Why Strength is in Adversity Essay Example

📌Category: Feature of Character, Life
📌Words: 776
📌Pages: 3
📌Published: 25 April 2021

Human strength arises in the face of adversity, and Kesey’s life was full of just that.  Adversity shows what an individual is capable of managing, and how far they can be pushed without breaking; strength builds off of this.  With a son facing tragic death when he was forty-nine, operating under the effects of LSD, serving in the U.S. Army, and working at an unpleasant psychiatric ward, Kesey has experienced unideal circumstances and has found his strength from it.  These events, however affront, led to the strength Kesey expresses in both “What a World” and One Flew Over the Cuckoo’s Nest.

After Kesey’s time in the Army, he signed himself up to work as an attending in a psychiatric ward.  During this time, these wards were also known as asylums for the insane, and they were highly abusive.  To go into the business and witness the obvious toxicity of the institute, forced him to build the courage to survive through it.  Later in life, Kesey wished to expose the situation, and wrote on his experiences in the ward.  He gained a well-known novel from it titled, One Flew Over the Cuckoo’s Nest.  The novel addresses how the ward was run and by what kinds of people.  He could not believe these leaders could have the audacity to enforce techniques such as the “Shock Shop,” a form of electroshock therapy, to rearrange the mind of a patient to make them more socially apt (Kesey 9).  He had to sit through years of working with vicious people who thought they were making advancements in society, and he could not do anything about it. 

This ability to forbear his emotions had to take great stability, otherwise he risked being admitted himself.  Throughout his life, Kesey had to be able to organize his emotions in a way that was appropriate for the situation he was in at the time, which took mental sturdiness.  At the ward, it was crucial for him to remain stoic, however in a more personal aspect of his life, he had the ability to let himself be strong enough to be himself, not someone everyone might have known him to be.  

Some argue that a person’s strength is realized when they are willing enough to become vulnerable to accessing help from others.  After the death of Kesey’s son, Jed, Kesey recognizes that he cannot bear the pain of loss alone and asks of his closest friends to, “...indulge me a little; I am but hurt” (Kesey).  As a war veteran especially, Kesey was always known to be a strong man.  Him reaching out for help shows sometimes the strongest people are the ones, not grinning and bearing through pain alone, but rather letting themselves become accessible to others.  In his letter, Kesey also explains that he recognized Jed’s suffering and found the strength to let his son go.

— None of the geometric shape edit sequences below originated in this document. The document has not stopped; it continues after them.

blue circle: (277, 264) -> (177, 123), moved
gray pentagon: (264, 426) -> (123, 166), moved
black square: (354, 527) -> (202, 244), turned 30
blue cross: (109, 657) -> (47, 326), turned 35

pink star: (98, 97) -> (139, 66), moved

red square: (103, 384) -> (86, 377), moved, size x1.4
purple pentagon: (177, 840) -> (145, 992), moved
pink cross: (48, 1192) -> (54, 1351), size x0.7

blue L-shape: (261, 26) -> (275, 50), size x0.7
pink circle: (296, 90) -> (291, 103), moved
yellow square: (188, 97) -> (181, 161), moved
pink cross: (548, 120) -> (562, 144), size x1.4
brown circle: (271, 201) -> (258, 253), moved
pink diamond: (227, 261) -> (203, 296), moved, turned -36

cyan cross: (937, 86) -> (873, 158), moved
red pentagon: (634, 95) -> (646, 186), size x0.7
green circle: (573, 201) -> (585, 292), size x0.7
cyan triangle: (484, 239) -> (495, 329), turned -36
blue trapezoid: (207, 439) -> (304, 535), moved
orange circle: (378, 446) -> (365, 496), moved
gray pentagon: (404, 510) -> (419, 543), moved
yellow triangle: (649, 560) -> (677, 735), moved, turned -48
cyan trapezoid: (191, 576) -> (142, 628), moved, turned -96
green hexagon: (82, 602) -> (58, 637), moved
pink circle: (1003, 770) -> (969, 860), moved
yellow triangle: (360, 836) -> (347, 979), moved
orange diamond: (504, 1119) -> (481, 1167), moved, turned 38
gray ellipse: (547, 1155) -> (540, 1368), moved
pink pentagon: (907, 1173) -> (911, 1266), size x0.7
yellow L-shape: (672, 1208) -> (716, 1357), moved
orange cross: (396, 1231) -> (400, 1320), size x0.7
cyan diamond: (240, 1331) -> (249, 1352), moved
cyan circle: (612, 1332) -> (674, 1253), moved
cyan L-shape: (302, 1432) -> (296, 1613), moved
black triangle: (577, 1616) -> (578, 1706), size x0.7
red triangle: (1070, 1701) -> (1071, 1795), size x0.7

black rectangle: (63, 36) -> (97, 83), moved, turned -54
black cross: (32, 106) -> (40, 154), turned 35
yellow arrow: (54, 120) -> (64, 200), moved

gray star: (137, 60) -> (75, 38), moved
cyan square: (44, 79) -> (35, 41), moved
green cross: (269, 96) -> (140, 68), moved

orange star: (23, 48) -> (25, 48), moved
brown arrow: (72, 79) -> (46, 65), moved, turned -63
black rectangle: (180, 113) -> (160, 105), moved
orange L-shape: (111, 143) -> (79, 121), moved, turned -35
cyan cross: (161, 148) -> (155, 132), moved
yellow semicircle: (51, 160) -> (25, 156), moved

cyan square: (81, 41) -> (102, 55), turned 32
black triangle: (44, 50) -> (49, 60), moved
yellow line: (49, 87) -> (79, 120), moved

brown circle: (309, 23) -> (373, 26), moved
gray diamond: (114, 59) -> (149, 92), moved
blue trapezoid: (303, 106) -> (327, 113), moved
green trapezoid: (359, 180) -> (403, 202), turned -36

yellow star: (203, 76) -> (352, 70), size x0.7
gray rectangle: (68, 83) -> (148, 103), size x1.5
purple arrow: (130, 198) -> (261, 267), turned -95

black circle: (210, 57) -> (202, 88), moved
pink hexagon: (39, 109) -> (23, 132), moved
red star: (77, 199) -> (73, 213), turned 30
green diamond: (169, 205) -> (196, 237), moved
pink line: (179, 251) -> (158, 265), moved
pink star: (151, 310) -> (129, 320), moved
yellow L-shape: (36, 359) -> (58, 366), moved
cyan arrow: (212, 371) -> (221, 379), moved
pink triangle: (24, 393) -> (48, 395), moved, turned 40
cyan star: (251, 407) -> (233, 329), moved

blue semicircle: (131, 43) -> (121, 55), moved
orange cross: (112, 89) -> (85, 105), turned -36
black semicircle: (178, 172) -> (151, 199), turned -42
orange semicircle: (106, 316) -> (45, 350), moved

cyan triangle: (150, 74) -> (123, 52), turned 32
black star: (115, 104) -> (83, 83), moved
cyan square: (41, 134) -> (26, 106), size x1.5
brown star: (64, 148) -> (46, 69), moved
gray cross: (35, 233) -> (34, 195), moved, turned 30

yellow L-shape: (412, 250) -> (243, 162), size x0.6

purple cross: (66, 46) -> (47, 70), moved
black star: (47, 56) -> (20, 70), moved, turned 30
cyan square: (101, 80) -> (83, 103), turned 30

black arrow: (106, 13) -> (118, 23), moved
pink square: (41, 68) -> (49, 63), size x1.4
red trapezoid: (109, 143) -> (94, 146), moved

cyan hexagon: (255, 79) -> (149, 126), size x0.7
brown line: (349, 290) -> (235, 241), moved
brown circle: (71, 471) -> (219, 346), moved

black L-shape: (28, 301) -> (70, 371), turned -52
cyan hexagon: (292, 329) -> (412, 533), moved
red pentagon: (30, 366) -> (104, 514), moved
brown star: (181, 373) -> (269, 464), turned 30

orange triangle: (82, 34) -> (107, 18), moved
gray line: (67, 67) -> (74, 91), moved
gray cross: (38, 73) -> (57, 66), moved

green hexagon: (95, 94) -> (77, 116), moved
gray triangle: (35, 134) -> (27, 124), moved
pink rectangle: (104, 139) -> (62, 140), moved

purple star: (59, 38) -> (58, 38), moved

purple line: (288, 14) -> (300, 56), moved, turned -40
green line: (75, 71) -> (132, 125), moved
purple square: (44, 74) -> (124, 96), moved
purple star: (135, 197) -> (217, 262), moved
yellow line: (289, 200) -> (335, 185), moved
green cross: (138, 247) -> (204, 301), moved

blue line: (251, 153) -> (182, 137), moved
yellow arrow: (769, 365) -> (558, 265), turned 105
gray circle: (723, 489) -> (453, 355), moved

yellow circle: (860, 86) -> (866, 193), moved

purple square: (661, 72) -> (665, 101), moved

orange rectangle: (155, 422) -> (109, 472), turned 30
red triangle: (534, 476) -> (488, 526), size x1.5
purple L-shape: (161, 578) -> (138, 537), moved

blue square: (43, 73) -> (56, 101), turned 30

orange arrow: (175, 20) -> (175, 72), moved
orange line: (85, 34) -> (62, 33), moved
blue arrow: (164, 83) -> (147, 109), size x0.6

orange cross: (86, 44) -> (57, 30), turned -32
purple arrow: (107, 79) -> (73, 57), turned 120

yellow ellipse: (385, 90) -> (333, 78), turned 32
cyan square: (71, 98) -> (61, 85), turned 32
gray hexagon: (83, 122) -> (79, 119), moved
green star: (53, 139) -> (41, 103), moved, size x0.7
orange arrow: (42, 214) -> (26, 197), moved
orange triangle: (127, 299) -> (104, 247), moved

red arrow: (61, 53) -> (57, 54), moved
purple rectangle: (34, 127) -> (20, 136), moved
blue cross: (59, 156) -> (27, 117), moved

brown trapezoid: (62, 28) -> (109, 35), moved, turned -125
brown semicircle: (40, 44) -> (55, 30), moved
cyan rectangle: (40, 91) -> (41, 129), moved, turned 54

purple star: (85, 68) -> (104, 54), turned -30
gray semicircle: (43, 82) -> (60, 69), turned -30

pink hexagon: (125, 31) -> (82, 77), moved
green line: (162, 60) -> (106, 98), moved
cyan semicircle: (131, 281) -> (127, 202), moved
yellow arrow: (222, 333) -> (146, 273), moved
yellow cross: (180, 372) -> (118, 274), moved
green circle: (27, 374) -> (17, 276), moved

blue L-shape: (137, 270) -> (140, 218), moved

After the crash, Jed had been diagnosed with brain death, and the nurse would tell Kesey that his son was as good as dead.  Kesey would not pull the plug, and insisted that Jed was fighting with every fiber of strength he had left to be with them, even if only for a few moments longer.  After what seemed like an eternity, Jed fought his way back to consciousness, but only to explain to his desperate father, "I don't think I can do 'er this time, Dad. I'm sorry, I truly am..." (Kesey).  It was in that moment that Kesey, with the support of his family, mustered up the will power to assure Jed with the words, “It's okay, ol' Jedderdink...Go on ahead. We'll catch you later down the line” and alas, his beautiful son fell silent.  Like any father would be of a son like Jed, Kesey felt an exuberant amount of pride for his son and loved him as he loved his wife and his other three children.  Working up the strength to let a child go must have shown him how much mental strength he truly harnessed.  

Although Kesey struggled through periods of his life, they ultimately taught him the hidden strength he furnished.  The letter, “What a World” and the novel, One Flew Over the Cuckoo’s Nest exposed this strength as he recalled arduous events in his life: working at a psychiatric ward and witnessing the death of his youngest son, Jed.  Some people are not interested in fighting through the adversity in life, and they give up.  Others, such as Kesey himself, are willing to fight through these hardships to find not only survival, but also, renowned strength on the other side.

Works Cited

UP! “Ken Kesey's Son Dies After a Road Accident.” The New York Times, 1984, www.nytimes.com/1984/01/24/obituaries/ken-kesey-s-son-dies-after-a-road-accident.html.

Biography.com Editors. “Ken Kesey Biography.” The Biography.com Website, 2014, www.biography.com/people/ken-kesey-9363911.

Usher, Shaun. “What a World.” Letters of Note, 2012, www.lettersofnote.com/2012/09/what-world.html.

Kesey, Ken. One Flew Over the Cuckoo's Nest. Signet, 1962.